ZACHARY SCHOMBURG collaborates with Typhoon guitarist Kyle Morton on an album of dreamy poetic soundscapes. Bianca Stone turns her poems into Diane Cluck-esque folk songs. Dot Devota juxtaposes sound collage from Ferguson protests with collaborations from travels in Taiwan. Sampson Starkweather and Brandon Shimoda collaborate with poets and musicians. Jon-Michael Frank shouts over Supremes songs like a 21st-century Steven Jesse Bernstein. Sommer Browning records a live comedy album in her living room. Less than a year and a half into its existence, Black Cake Records has already built up an impressive all-digital catalog of writers recording their work in interdisciplinary—and often surprising—ways.

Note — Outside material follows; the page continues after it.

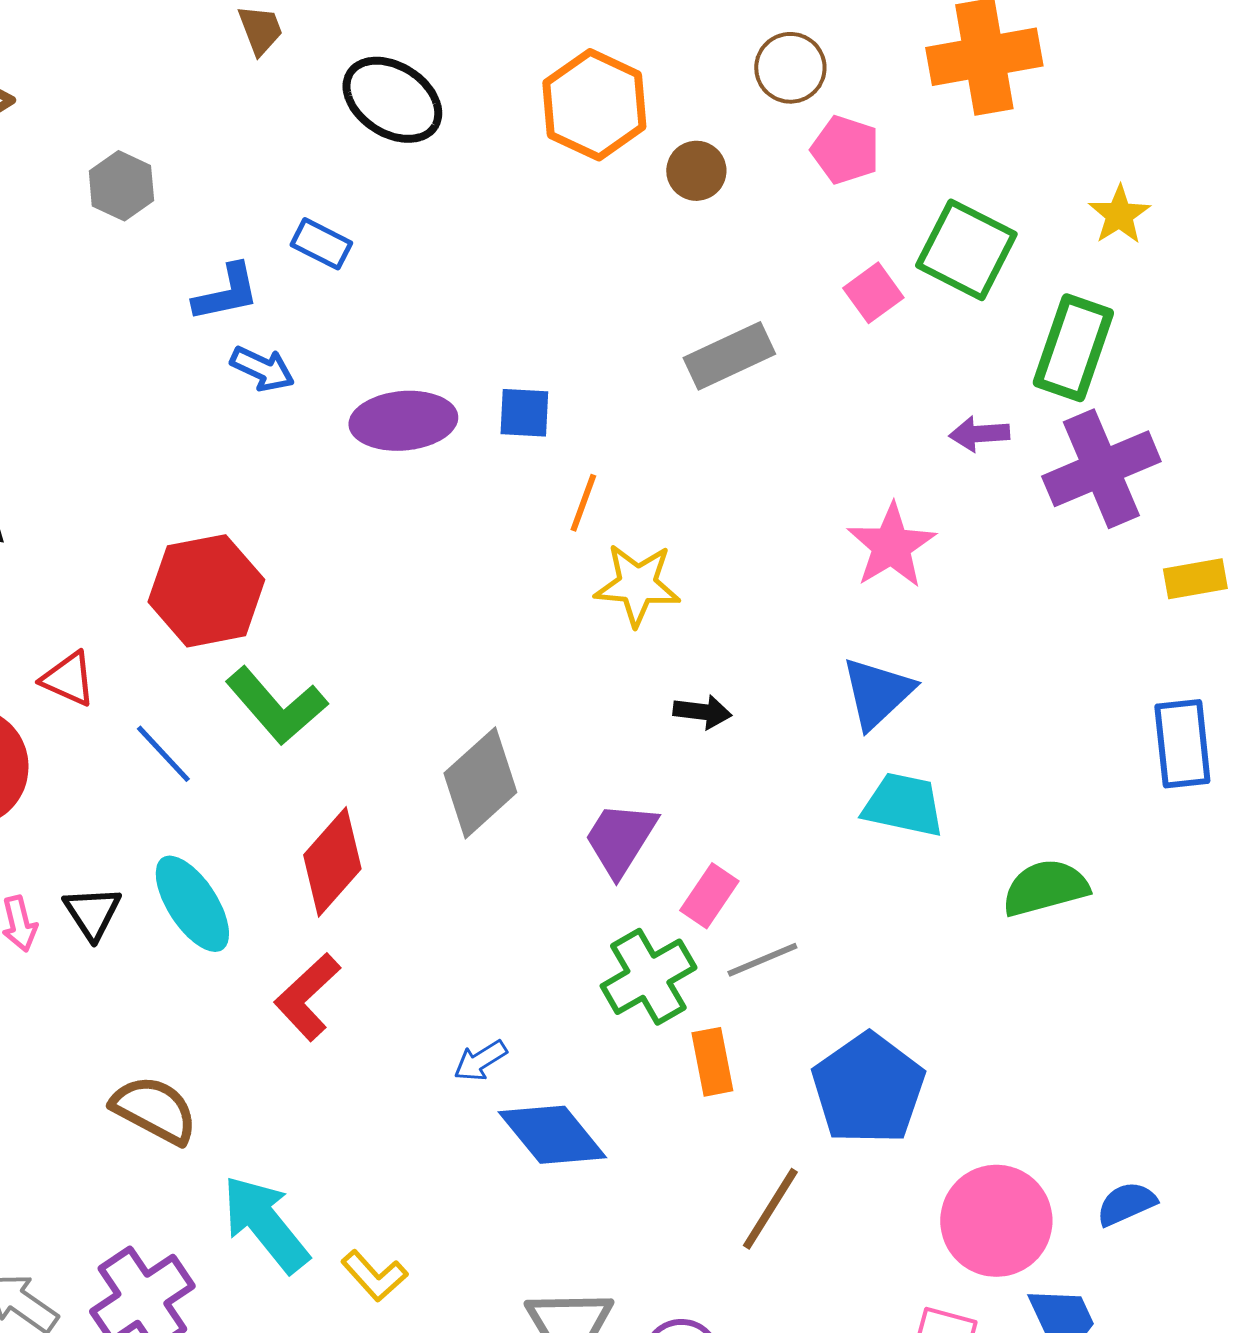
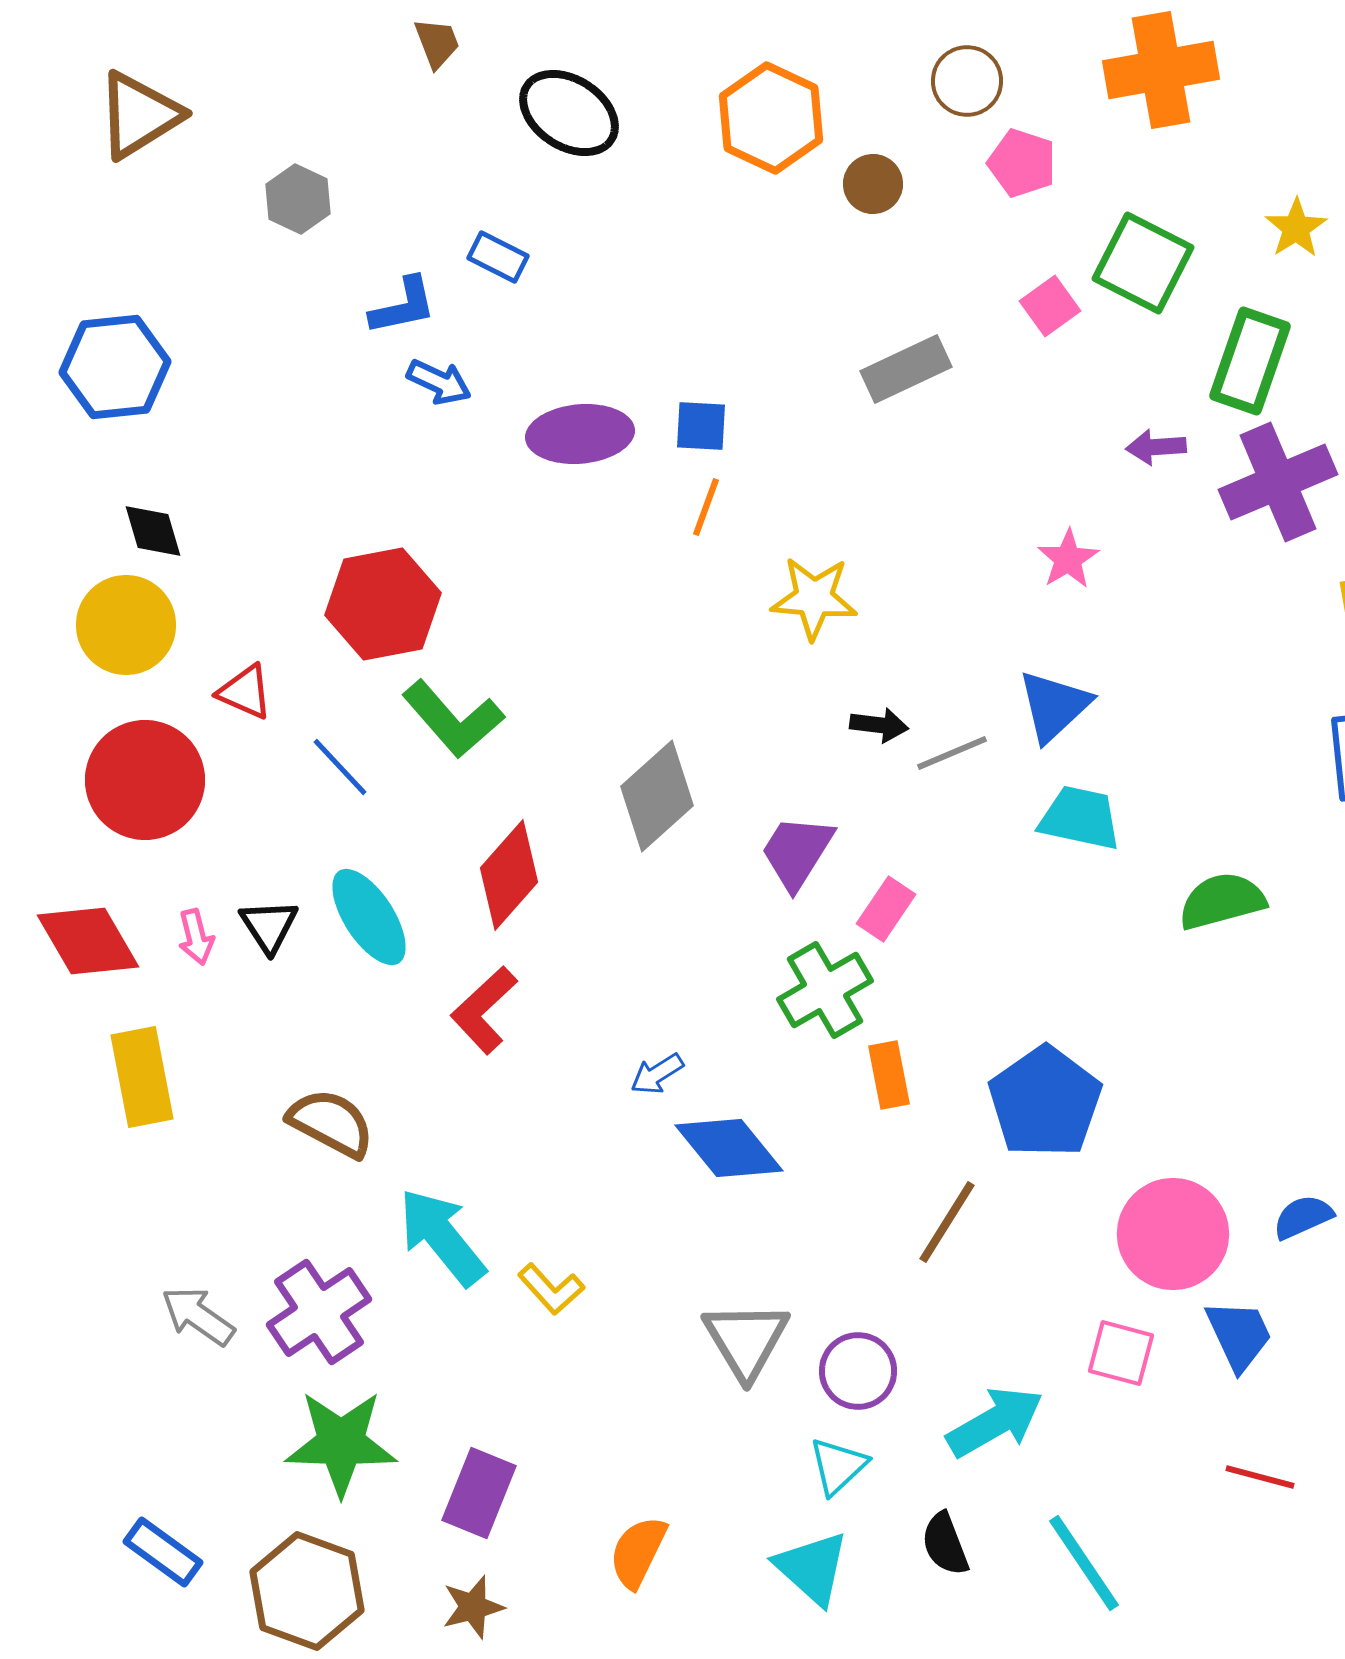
orange line: (583, 503) -> (706, 507), moved
pink star: (891, 546) -> (1068, 559), size x0.7
gray line: (762, 960) -> (952, 753), moved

"I wanted there to be a forum for publishing and sharing crossover works that were neither poetry nor records, but some kind of other performance," says Black Cake's founder, the Portland poet Kelly Schirmann. Schirmann doesn't set strict constraints on Black Cake's sound projects, preferring to let the poets choose their own approaches. While this prompts some to create work that falls somewhere between art forms, others create comparatively straightforward audio chapbooks.

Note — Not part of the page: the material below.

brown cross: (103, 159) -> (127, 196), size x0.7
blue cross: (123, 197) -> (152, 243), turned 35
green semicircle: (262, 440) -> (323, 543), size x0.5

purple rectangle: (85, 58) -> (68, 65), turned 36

Schirmann's interested in what she calls "the intersection between the private act of reading and the more intimate act of being read to," and she solicits work from poets whom she suspects will create an experience that's different from simply encountering words on the page.

Throughout Black Cake's catalog, that intimacy of being read to is easy to find, from the slumber-party cleverness of Sara Woods' Cloudbusting, to the slightly ominous wit of Emily Kendal Frey's From Sorrow Arrow and the answering-machine noir of Chelsea Hodson's Night Redacted.

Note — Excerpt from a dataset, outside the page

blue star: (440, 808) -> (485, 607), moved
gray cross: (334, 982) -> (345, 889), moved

Across this diverse collection, the records are unified by Schirmann's brilliantly cheeky album cover collages and the simple fact that they're offered free of charge. "I wanted the material to be free for the public to access, and this is a hugely important part of the project," Schirmann says. "Poetry is amazing because it exists entirely outside of capitalism, and I wanted to create a library, not just a series of consumable products."

In the near future, Black Cake will co-curate readings and may even turn some releases into physical albums, while keeping the focus on free digital recordings from up-and-coming poets. "I'd like a new generation of writers to have a forum for producing recordings," Schirmann says, "and I'd like a new generation of readers to have access to hearing them."